Макс свернул газету трубочкой, положил ее в карман, постоял, присматриваясь к двери в подъезд, и поднялся по ступенькам. Прислушался – точно, есть там кто-то, дышит тяжко, точно стометровку пробежал, и топчется на одном месте. Там, за дверью, небольшой предбанник имеется, темный и грязный, как положено, и превосходно этот предбанник подходит для действа, что Уголовный кодекс именует «разбой, совершенный с применением насилия, опасного для жизни и здоровья». Было уже, проходили, не раз и не два, когда в окрестностях таджики с ближайшей стройки промышляли. Хорошо, что без увечий тогда обошлось, да жертвы, тетки в основном, и деды, сами мобильники и кошельки отдавали, дабы от последствий встречи себя оградить. Впрочем, нашелся кто-то, написал заявление, и полицаи в два счета налетчиков отловили. Но это когда было, зимой еще, а сейчас лето, новое зверье могло на районе завестись.

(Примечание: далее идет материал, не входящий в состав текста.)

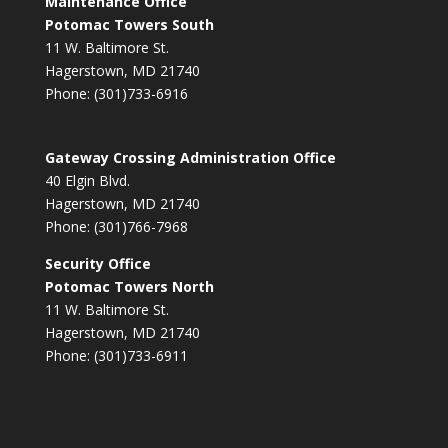
Maintenance Office
Potomac Towers South
11 W. Baltimore St.
Hagerstown, MD 21740
Phone: (301)733-6916
Gateway Crossing Administration Office
40 Elgin Blvd.
Hagerstown, MD 21740
Phone: (301)766-7968
Security Office
Potomac Towers North
11 W. Baltimore St.
Hagerstown, MD 21740
Phone: (301)733-6911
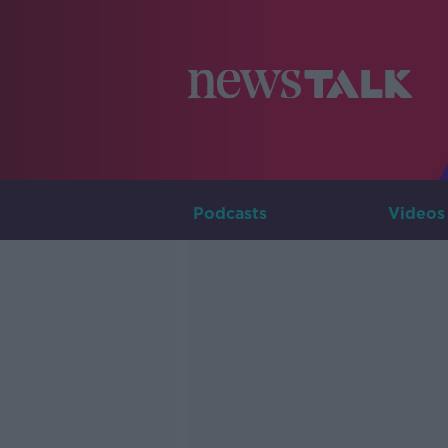
Podcasts
Videos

Макс потянул дверь на себя, и та открылась неожиданно легко, даже не скрипнула, но ощутимо покачнулась, что объяснимо – висела она на одной петле, верхней, и держалась на честном слове. Отвалилась вбок, из подъезда пахнуло сыростью и кошками, в темноте что-то громоздилось – белесое, бесформенное, как медуза, звякало чем-то и смачно сопело.